Katherine Hillbrand, this year’s recipient of the Architect of Distinction award, is captivated with the Scandinavian concept of “useful beauty,” or nyttige skønhed in Danish. In Hillbrand’s residential architecture, the concept translates to artful design in which experiential spaces brim with vitality, and authentic materials and exposed structural elements express sustainability, simplicity, and integrity.

After she joined SALA Architects in 1986, the word most people attributed to her work was “funky,” she says. “I wasn’t sure that was good. But I learned they meant I was tossing aside the predictable solutions and coming up with something unexpected but not frivolous.” She’s also been inspired by the nature-based work of British sculptor Andy Goldsworthy. “He always starts with something already there,” she explains, “instead of imposing something abstract and disconnected.”

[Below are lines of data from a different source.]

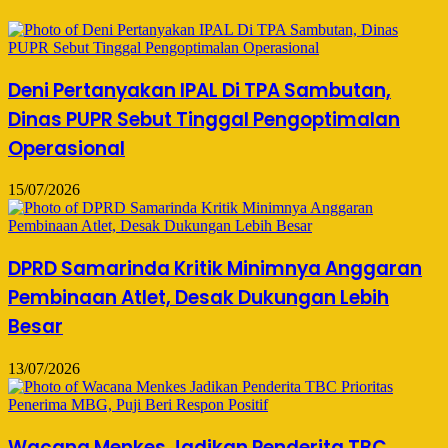
Deni Pertanyakan IPAL Di TPA Sambutan,
Dinas PUPR Sebut Tinggal Pengoptimalan
Operasional
15/07/2026
DPRD Samarinda Kritik Minimnya Anggaran
Pembinaan Atlet, Desak Dukungan Lebih
Besar
13/07/2026
Wacana Menkes Jadikan Penderita TBC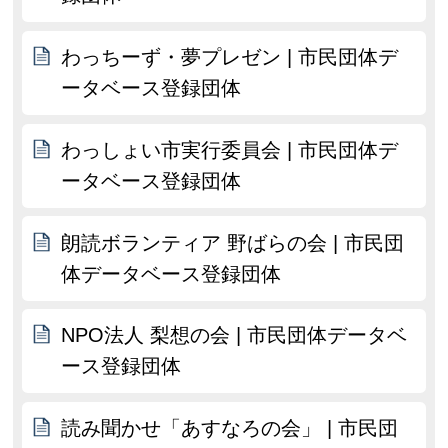
わっちーず・夢プレゼン | 市民団体デ
ータベース登録団体
わっしょい市実行委員会 | 市民団体デ
ータベース登録団体
朗読ボランティア 野ばらの会 | 市民団
体データベース登録団体
NPO法人 梨想の会 | 市民団体データベ
ース登録団体
読み聞かせ「あすなろの会」 | 市民団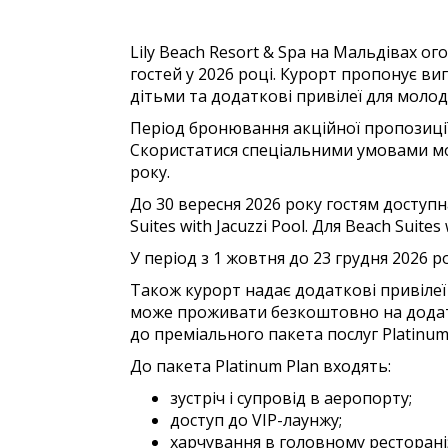
Lily Beach Resort & Spa на Мальдівах о
гостей у 2026 році. Курорт пропонує виг
дітьми та додаткові привілеї для молод
Період бронювання акційної пропозиції 
Скористатися спеціальними умовами мо
року.
До 30 вересня 2026 року гостям доступна
Suites with Jacuzzi Pool. Для Beach Suites
У період з 1 жовтня до 23 грудня 2026 ро
Також курорт надає додаткові привілеї 
може проживати безкоштовно на додатк
до преміального пакета послуг Platinum
До пакета Platinum Plan входять:
зустріч і супровід в аеропорту;
доступ до VIP-лаунжу;
харчування в головному ресторані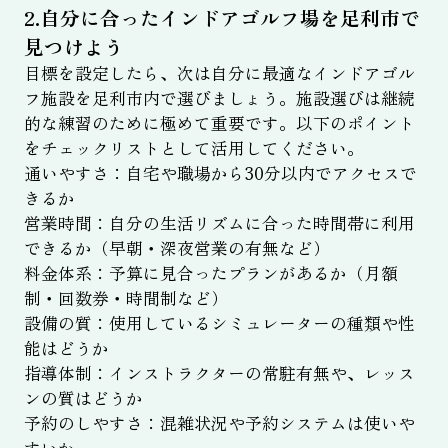
2.自分に合ったインドアゴルフ場を足利市で
見つけよう
目標を設定したら、次は自分に最適なインドアゴル
フ施設を足利市内で選びましょう。施設選びは継続
的な練習のために極めて重要です。以下のポイント
をチェックリストとして活用してください。
通いやすさ：自宅や職場から30分以内でアクセスで
きるか
営業時間：自分の生活リズムに合った時間帯に利用
できるか（早朝・深夜営業の有無など）
料金体系：予算に見合ったプランがあるか（月額
制・回数券・時間制など）
設備の質：使用しているシミュレーターの種類や性
能はどうか
指導体制：インストラクターの常駐有無や、レッス
ンの質はどうか
予約のしやすさ：混雑状況や予約システムは使いや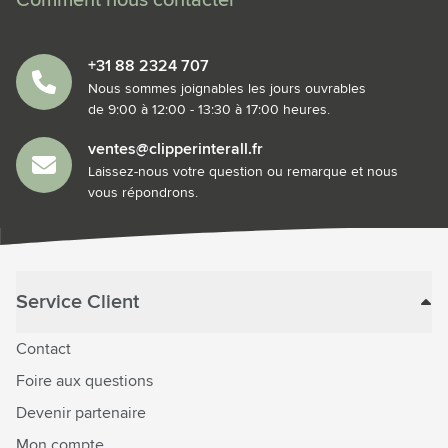
Comment nous contacter
+31 88 2324 707
Nous sommes joignables les jours ouvrables
de 9:00 à 12:00 - 13:30 à 17:00 heures.
ventes@clipperinterall.fr
Laissez-nous votre question ou remarque et nous
vous répondrons.
Service Client
Contact
Foire aux questions
Devenir partenaire
Mon compte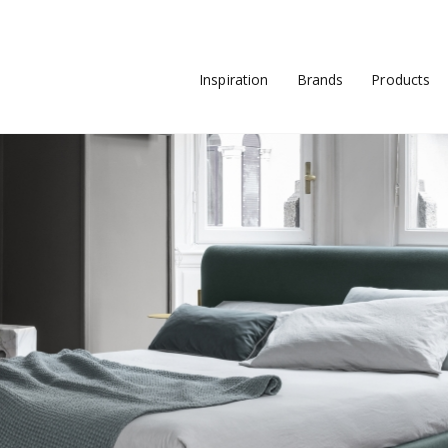
Inspiration
Brands
Products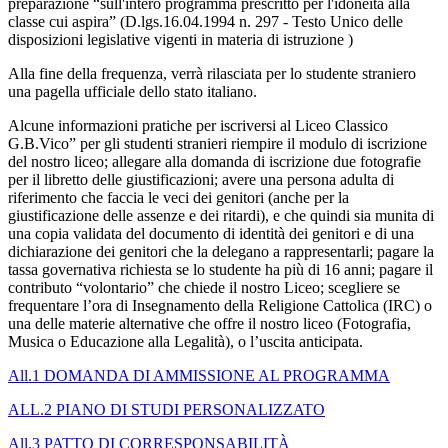
preparazione “sull'intero programma prescritto per l'idoneità alla
classe cui aspira” (D.lgs.16.04.1994 n. 297 - Testo Unico delle
disposizioni legislative vigenti in materia di istruzione )
Alla fine della frequenza, verrà rilasciata per lo studente straniero
una pagella ufficiale dello stato italiano.
Alcune informazioni pratiche per iscriversi al Liceo Classico
G.B.Vico” per gli studenti stranieri riempire il modulo di iscrizione
del nostro liceo; allegare alla domanda di iscrizione due fotografie
per il libretto delle giustificazioni; avere una persona adulta di
riferimento che faccia le veci dei genitori (anche per la
giustificazione delle assenze e dei ritardi), e che quindi sia munita di
una copia validata del documento di identità dei genitori e di una
dichiarazione dei genitori che la delegano a rappresentarli; pagare la
tassa governativa richiesta se lo studente ha più di 16 anni; pagare il
contributo “volontario” che chiede il nostro Liceo; scegliere se
frequentare l’ora di Insegnamento della Religione Cattolica (IRC) o
una delle materie alternative che offre il nostro liceo (Fotografia,
Musica o Educazione alla Legalità), o l’uscita anticipata.
All.1 DOMANDA DI AMMISSIONE AL PROGRAMMA
ALL.2 PIANO DI STUDI PERSONALIZZATO
All.3 PATTO DI CORRESPONSABILITÀ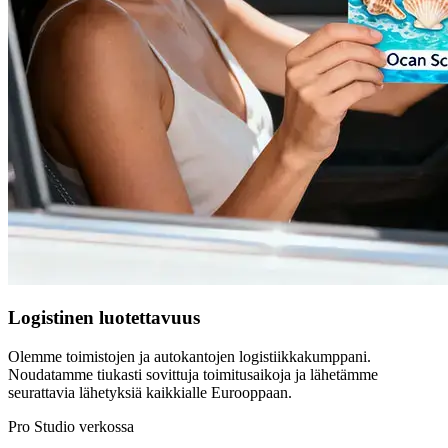
Logistinen luotettavuus
Olemme toimistojen ja autokantojen logistiikkakumppani.
Noudatamme tiukasti sovittuja toimitusaikoja ja lähetämme
seurattavia lähetyksiä kaikkialle Eurooppaan.
Pro Studio verkossa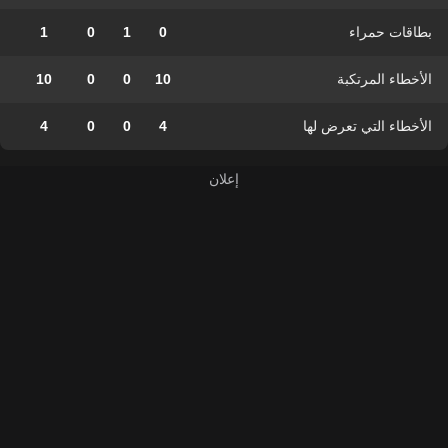
بطاقات حمراء
0
1
0
1
الأخطاء المرتكبة
10
0
0
10
الأخطاء التي تعرض لها
4
0
0
4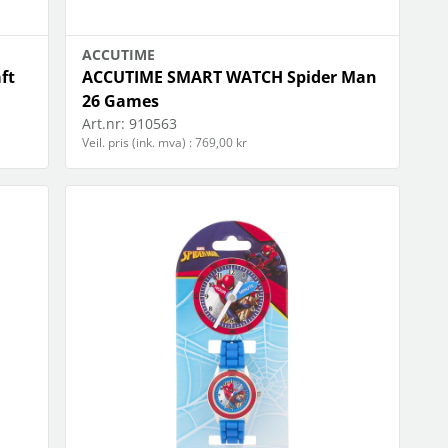
ACCUTIME
ft
ACCUTIME SMART WATCH Spider Man
26 Games
Art.nr:
910563
Veil. pris (ink. mva) : 769,00 kr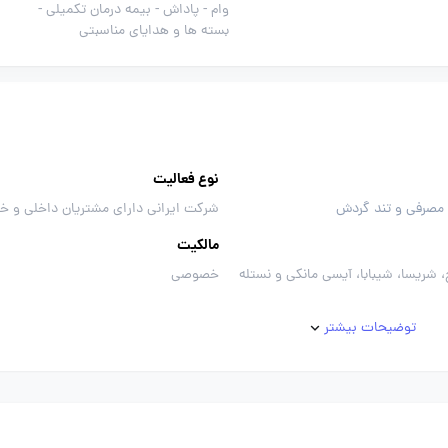
وام -
پاداش -
بیمه درمان تکمیلی -
بسته ها و هدایای مناسبتی
نوع فعالیت
 مصرفی و تند گردش
شرکت ایرانی دارای مشتریان داخلی و خ
مالکیت
 شریسا، شیبابا، آیسی مانکی و نستله
خصوصی
توضیحات بیشتر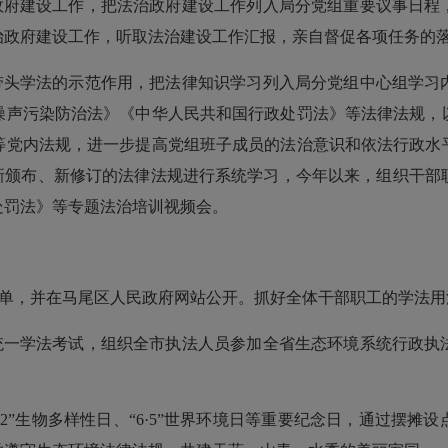
府建设工作，把法治政府建设工作列入局分党组重要议事日程
治政府建设工作，听取法治建设工作汇报，亲自督促各项任务的
头学法的示范作用，把法律知识学习列入局分党组中心组学习
噪声污染防治法》《中华人民共和国行政处罚法》等法律法规，
等党内法规，进一步提高党组班子成员的法治意识和依法行政水
对新颁布、新修订的法律法规进行系统学习，今年以来，组织干部
处罚法》等专题法治培训视频会。
任清单，并在马尾区人民政府网站公开。抓好全体干部职工的学法
一学法考试，组织全市执法人员参加全省生态环境系统行政执
2”生物多样性日、“6·5”世界环境日等重要纪念日，通过摆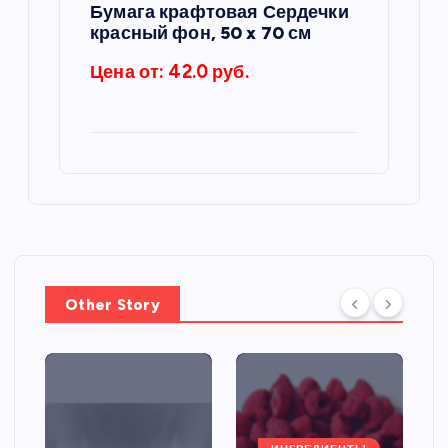
Бумага крафтовая Сердечки
красный фон, 50 x 70 см
Цена от: 42.0 руб.
Other Story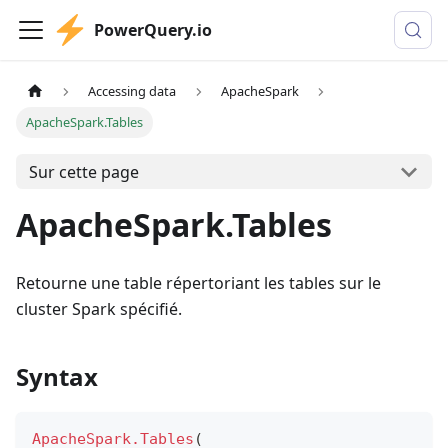
PowerQuery.io
Accessing data
ApacheSpark
ApacheSpark.Tables
Sur cette page
ApacheSpark.Tables
Retourne une table répertoriant les tables sur le
cluster Spark spécifié.
Syntax
ApacheSpark.Tables
(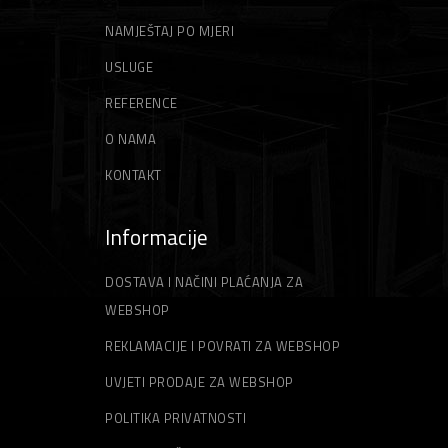
NAMJEŠTAJ PO MJERI
USLUGE
REFERENCE
O NAMA
KONTAKT
Informacije
DOSTAVA I NAČINI PLAĆANJA ZA
WEBSHOP
REKLAMACIJE I POVRATI ZA WEBSHOP
UVJETI PRODAJE ZA WEBSHOP
POLITIKA PRIVATNOSTI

In the house Hillbrand calls “Down to Earth,” these design principles dovetail in sleek, modern ways. Finding herself in a Roseville cul-de-sac on an awkwardly shaped lot, Hillbrand devised “a block form that I pinwheeled to grab as much sun as possible.” She segmented the house for better placement on the site and transformed a pinched entry into a courtyard that doubles as a patio. A geothermal system provides heat, while natural ventilation cools the house.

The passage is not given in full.